The NLRB also charges that the New Haven-area company “maintained and enforced an overly broad blogging and Internet posting policy.”

What’s important here from an overall view is that this is the first time the NLRB has entered the ongoing legal fray between employees and companies that fire them over online postings.

So we now have the potential for a groundbreaking case that could advance the legal argument of whether the Constitution protects such expression, or whether companies can pink-slip any minions who — instead of ranting from a bar stool — air their grievances online.

Private companies who hire employees “at will” still retain the ability to can them for no reason, as long as they do it legally.

However, someone who posts about a co-worker having to put in unpaid time could be considered protected, because the post reveals an illegal practice.

“I certainly do think they could prevail,” labor lawyer Leon Rosenblatt told the Hartford Courant. “We could see more and more of this in the future.”

At the same time, Saranne Murray, a management lawyer, told the Courant that AMR could argue “that if she posted a comment that was disparaging of her supervisor, that would be disruptive of working relationships, and therefore not protected.”

A fifth of companies surveyed in 2009 by Proofpoint, an email security firm, reported disciplining employees for violating social networking policies.
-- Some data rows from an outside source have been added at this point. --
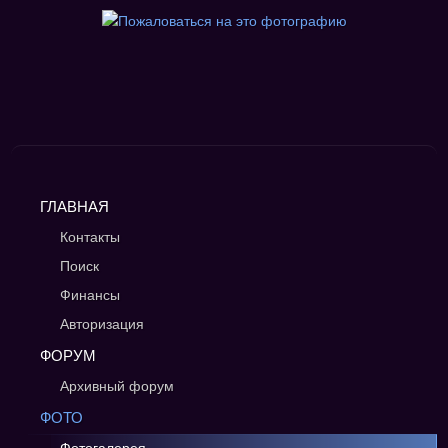
ГЛАВНАЯ
Контакты
Поиск
Финансы
Авторизация
ФОРУМ
Архивный форум
ФОТО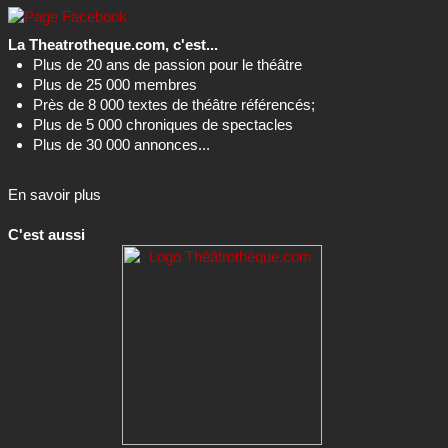
La Theatrotheque.com, c'est...
Plus de 20 ans de passion pour le théâtre
Plus de 25 000 membres
Près de 8 000 textes de théâtre référencés;
Plus de 5 000 chroniques de spectacles
Plus de 30 000 annonces...
En savoir plus
C'est aussi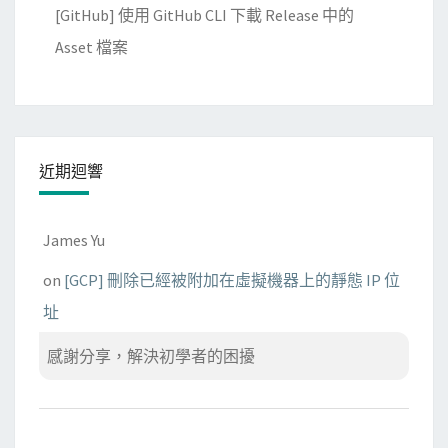
[GitHub] 使用 GitHub CLI 下載 Release 中的
Asset 檔案
近期迴響
James Yu
on
[GCP] 刪除已經被附加在虛擬機器上的靜態 IP 位
址
感謝分享，解決初學者的困擾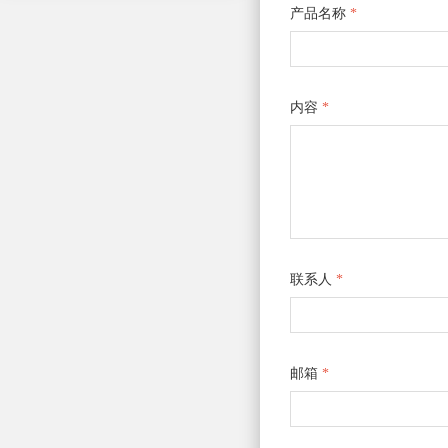
产品名称
*
内容
*
联系人
*
邮箱
*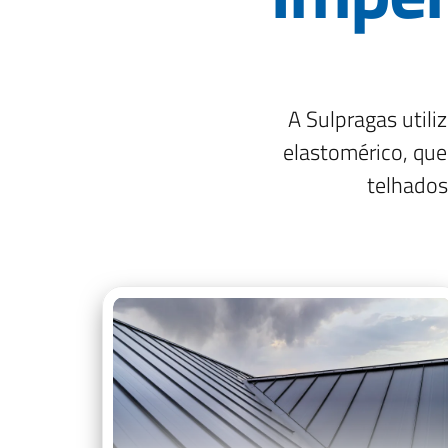
A Sulpragas util
elastomérico, que 
telhados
Unofficials estimates have doubled that figure since.

The trouble in this case began a year ago, a short time after Souza emerged from a second battle with breast cancer, when a client complained about her.

After being directed by her boss, Frank Filardo, to write up an incident report, the mother of two requested representation from Teamsters Local 443. Instead, the complaint says, she was “threatened with discipline” for asking.
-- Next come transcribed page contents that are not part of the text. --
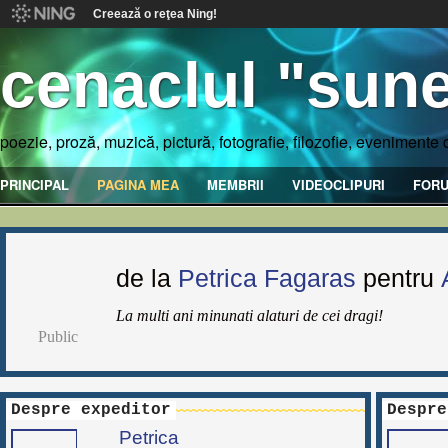
Creează o reţea Ning!
cenaclul "sune
poezie, proză, muzică, pictură, fotografie, filozofie, evenimente 
PRINCIPAL
PAGINA MEA
MEMBRII
VIDEOCLIPURI
FOR
de la
Petrica Fagaras
pentru
La multi ani minunati alaturi de cei dragi!
Public
Despre expeditor
Despre
Petrica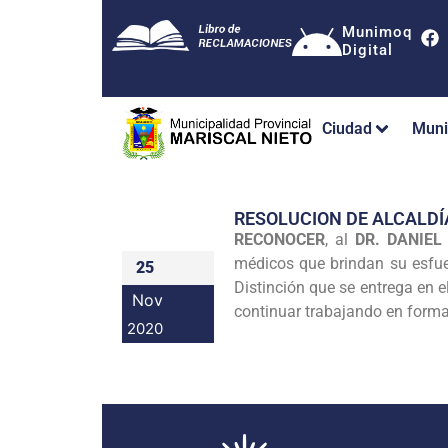
Munimoq
Digital
Ciudad
Muni
RESOLUCION DE ALCALDÍ
RECONOCER
, al
DR. DANIE
médicos que brindan su esfuer
25
Distinción que se entrega en 
Nov
continuar trabajando en forma
2020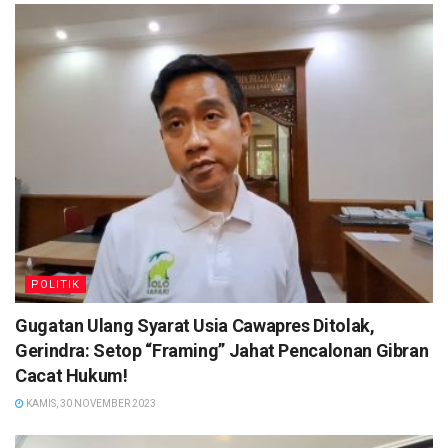
POLITIK
Gugatan Ulang Syarat Usia Cawapres Ditolak,
Gerindra: Setop “Framing” Jahat Pencalonan Gibran
Cacat Hukum!
KAMIS, 30 NOVEMBER 2023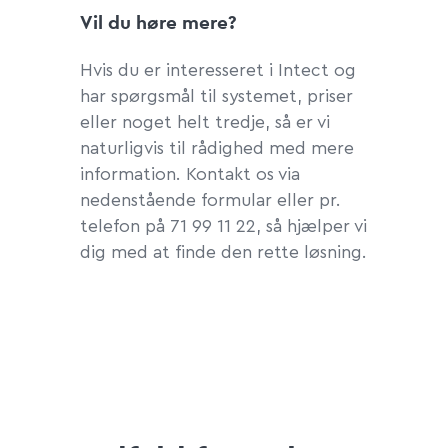
Vil du høre mere?
Hvis du er interesseret i Intect og
har spørgsmål til systemet, priser
eller noget helt tredje, så er vi
naturligvis til rådighed med mere
information. Kontakt os via
nedenstående formular eller pr.
telefon på 71 99 11 22, så hjælper vi
dig med at finde den rette løsning.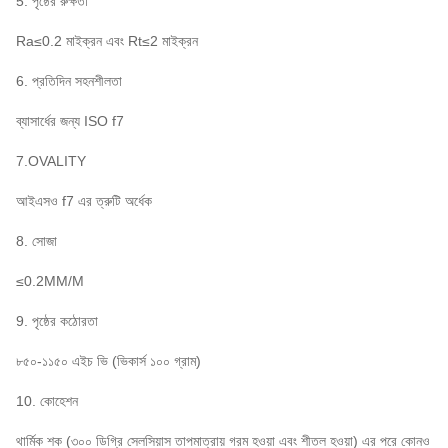
5. পৃষ্ঠের রুক্ষতা
Ra≤0.2 মাইক্রন এবং Rt≤2 মাইক্রন
6. প্রতিদিন সহনশীলতা
ব্যাসার্ধের জন্য ISO f7
7.OVALITY
আইএসও f7 এর ত্রুটি অর্ধেক
8. সোজা
≤0.2MM/M
9. পৃষ্ঠের কঠোরতা
৮৫০-১১৫০ এইচ ভি (ভিকার্স ১০০ গ্রাম)
10. কোহেশন
থার্মিক শক (৩০০ ডিগ্রি সেলসিয়াস তাপমাত্রায় গরম হওয়া এবং শীতল হওয়া) এর পরে কোনও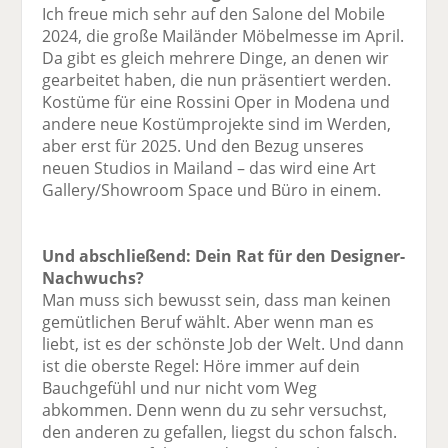
Ich freue mich sehr auf den Salone del Mobile
2024, die große Mailänder Möbelmesse im April.
Da gibt es gleich mehrere Dinge, an denen wir
gearbeitet haben, die nun präsentiert werden.
Kostüme für eine Rossini Oper in Modena und
andere neue Kostümprojekte sind im Werden,
aber erst für 2025. Und den Bezug unseres
neuen Studios in Mailand – das wird eine Art
Gallery/Showroom Space und Büro in einem.
Und abschließend: Dein Rat für den Designer-
Nachwuchs?
Man muss sich bewusst sein, dass man keinen
gemütlichen Beruf wählt. Aber wenn man es
liebt, ist es der schönste Job der Welt. Und dann
ist die oberste Regel: Höre immer auf dein
Bauchgefühl und nur nicht vom Weg
abkommen. Denn wenn du zu sehr versuchst,
den anderen zu gefallen, liegst du schon falsch.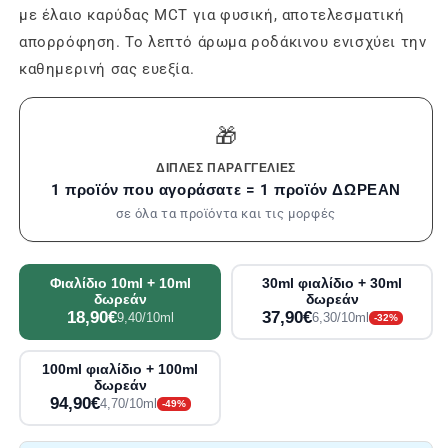
με έλαιο καρύδας MCT για φυσική, αποτελεσματική
απορρόφηση. Το λεπτό άρωμα ροδάκινου ενισχύει την
καθημερινή σας ευεξία.
🎁
ΔΙΠΛΈΣ ΠΑΡΑΓΓΕΛΊΕΣ
1 προϊόν που αγοράσατε = 1 προϊόν ΔΩΡΕΑΝ
σε όλα τα προϊόντα και τις μορφές
Φιαλίδιο 10ml + 10ml
30ml φιαλίδιο + 30ml
δωρεάν
δωρεάν
18,90€
37,90€
9,40/10ml
6,30/10ml
-32%
100ml φιαλίδιο + 100ml
δωρεάν
94,90€
4,70/10ml
-49%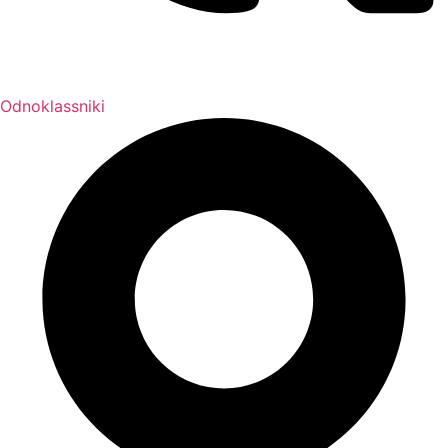
Odnoklassniki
“Later that day from her home computer, the employee posted a negative remark about the supervisor on her personal Facebook page, which drew supportive responses from her co-workers, and led to further negative comments about the supervisor from the employee,” the NLRB said in a press release.

She was fired three weeks later.

American Medical Response responded in a release that says the charges are “without merit” and that Souza was fired because of “multiple, serious issues.”

The NLRB says Facebook postings are protected under the First Amendment and that the company’s policy on online activity is illegal — including a provision that forbids employees from “making disparaging, discriminatory or defafmatory comments” about the company, co-workers, bosses, or even competitiors without AMR’s permission.

“Such provisions constitute interference with employees in the exercise of their right to engage in protected concerted activity,” Acting NLRB Regional Director John Cotter wrote.

A hearing before a NLRB administrative law judge is set for January.